**MATERIAL TO PROCESS**
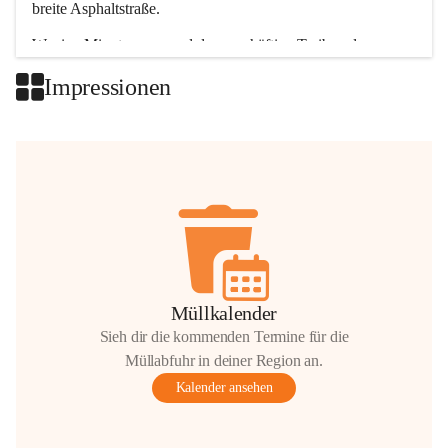
breite Asphaltstraße. 
Wenige Minuten nur, und das geschäftige Treiben der 
Talgemeinden sorgt für abwechslungsreiche Möglichkeiten.
Impressionen
+2
Müllkalender
Sieh dir die kommenden Termine für die
Müllabfuhr in deiner Region an.
Kalender ansehen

**ABOUT THIS TASK**
Pictures appear in the records above. Output everything except them, exactly.

**ANSWER TO THE PROBLEM**
breite Asphaltstraße. 
Wenige Minuten nur, und das geschäftige Treiben der 
Talgemeinden sorgt für abwechslungsreiche Möglichkeiten.
Impressionen
+2
Müllkalender
Sieh dir die kommenden Termine für die
Müllabfuhr in deiner Region an.
Kalender ansehen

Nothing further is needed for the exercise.